SEJONG, Dec. 11 (Korea Bizwire) — Nearly four out of every 10 newlywed couples had no children last year, government data showed Tuesday, in the latest sign of South Korea’s chronic low birthrate.
Among 1.38 million newlywed couples — who have been legally married for less than five years as of Nov. 1, 2017 — 37.5 percent had no kids, according to the data compiled by Statistics Korea.
The figure represented a slight hike from 36.3 percent in 2016 when the number of newlywed couples reached 1.44 million.
Statistics Korea said among newlywed couples who both work, 43.3 percent were childless in 2017, while the proportion was 32 percent for couples with a single breadwinner.

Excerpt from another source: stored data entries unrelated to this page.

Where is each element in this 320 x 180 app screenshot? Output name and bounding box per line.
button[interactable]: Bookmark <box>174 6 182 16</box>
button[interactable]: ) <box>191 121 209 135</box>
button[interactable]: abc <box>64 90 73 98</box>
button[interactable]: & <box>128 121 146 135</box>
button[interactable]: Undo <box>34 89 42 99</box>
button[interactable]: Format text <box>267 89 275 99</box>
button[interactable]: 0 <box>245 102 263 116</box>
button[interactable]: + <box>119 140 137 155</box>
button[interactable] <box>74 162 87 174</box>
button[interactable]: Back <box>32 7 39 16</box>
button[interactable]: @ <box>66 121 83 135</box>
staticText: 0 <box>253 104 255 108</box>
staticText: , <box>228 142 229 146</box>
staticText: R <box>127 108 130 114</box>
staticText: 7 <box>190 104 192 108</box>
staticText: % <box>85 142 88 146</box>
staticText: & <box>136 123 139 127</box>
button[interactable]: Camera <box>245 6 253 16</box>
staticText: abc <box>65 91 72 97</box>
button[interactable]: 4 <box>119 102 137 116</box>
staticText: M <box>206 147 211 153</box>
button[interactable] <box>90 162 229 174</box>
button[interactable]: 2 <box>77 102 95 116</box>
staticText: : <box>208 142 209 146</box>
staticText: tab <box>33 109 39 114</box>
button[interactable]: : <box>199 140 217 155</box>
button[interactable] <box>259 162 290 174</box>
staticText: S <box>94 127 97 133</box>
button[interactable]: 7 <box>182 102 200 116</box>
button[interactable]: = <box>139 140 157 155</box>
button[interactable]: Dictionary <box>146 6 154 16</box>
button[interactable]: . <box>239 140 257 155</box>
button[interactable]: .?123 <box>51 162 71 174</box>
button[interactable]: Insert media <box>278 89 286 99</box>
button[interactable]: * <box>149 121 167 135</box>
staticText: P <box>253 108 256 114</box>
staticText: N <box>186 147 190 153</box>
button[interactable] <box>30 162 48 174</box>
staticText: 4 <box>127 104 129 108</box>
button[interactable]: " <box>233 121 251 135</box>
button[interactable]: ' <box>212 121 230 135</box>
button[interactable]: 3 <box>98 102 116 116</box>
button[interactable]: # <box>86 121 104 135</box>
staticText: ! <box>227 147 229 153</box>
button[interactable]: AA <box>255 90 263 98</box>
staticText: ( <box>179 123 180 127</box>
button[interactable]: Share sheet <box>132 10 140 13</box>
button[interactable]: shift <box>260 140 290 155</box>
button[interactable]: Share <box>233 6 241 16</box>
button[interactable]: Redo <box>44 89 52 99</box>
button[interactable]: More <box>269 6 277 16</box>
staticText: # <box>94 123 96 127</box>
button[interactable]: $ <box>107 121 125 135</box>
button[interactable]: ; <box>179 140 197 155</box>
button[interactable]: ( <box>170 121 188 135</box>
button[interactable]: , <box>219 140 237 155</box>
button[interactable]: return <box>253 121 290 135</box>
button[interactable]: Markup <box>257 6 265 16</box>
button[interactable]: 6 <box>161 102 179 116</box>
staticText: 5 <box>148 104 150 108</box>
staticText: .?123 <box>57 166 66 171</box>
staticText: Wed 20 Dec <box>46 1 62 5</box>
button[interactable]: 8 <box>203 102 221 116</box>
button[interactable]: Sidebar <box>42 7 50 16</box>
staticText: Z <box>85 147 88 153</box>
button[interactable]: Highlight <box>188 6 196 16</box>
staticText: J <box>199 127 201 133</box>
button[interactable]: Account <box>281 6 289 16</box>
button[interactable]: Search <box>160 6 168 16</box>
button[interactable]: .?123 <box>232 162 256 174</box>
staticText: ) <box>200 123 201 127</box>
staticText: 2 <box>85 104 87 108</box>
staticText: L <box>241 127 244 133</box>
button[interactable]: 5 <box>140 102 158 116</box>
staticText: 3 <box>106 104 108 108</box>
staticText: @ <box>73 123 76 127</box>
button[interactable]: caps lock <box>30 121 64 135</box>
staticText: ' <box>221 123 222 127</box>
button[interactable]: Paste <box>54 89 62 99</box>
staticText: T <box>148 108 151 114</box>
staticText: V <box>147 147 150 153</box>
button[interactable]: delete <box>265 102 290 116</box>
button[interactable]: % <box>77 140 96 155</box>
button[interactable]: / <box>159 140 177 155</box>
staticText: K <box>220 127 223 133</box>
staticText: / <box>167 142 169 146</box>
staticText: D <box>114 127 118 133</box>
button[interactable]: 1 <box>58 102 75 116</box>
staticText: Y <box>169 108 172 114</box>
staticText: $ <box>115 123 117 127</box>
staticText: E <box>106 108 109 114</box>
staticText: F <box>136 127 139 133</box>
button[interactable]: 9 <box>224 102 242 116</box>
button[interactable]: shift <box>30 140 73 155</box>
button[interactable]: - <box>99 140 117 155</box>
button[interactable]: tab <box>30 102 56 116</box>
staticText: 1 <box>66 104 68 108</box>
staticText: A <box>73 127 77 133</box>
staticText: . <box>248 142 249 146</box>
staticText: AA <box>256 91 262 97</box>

The data came as South Korea has been struggling to boost the country’s low birthrate.
The total fertility rate — the average number of children a woman bears in her lifetime — stood at 1.05 in 2017, compared with 1.19 in 2008, according to Statistics Korea.
The statistics office warned that the total fertility rate could fall below 1.0 in 2018, much lower than the replacement level of 2.1 that would keep South Korea’s population stable at 51 million.
In comparison, the average total fertility rate came to 1.7 in the Organization for Economic Cooperation and Development, a group of 36 mostly rich nations, in 2016.
South Korea has made no significant progress in increasing the low birthrate as many young people delay marriage or give up on tying the knot and having babies altogether amid a prolonged economic slowdown.